Task directions
Give the number of lines in this listing that contain the word "prove", and nothing else.

Listed entries
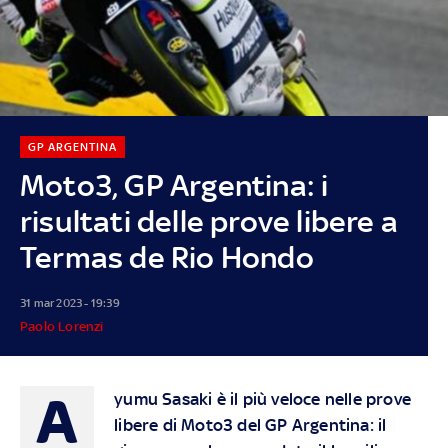
GP ARGENTINA
Moto3, GP Argentina: i
risultati delle prove libere a
Termas de Rio Hondo
31 mar 2023 - 19:39
Paolo Lorenzi
A
yumu Sasaki è il più veloce nelle prove
libere di Moto3 del GP Argentina: il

Exercise solution
2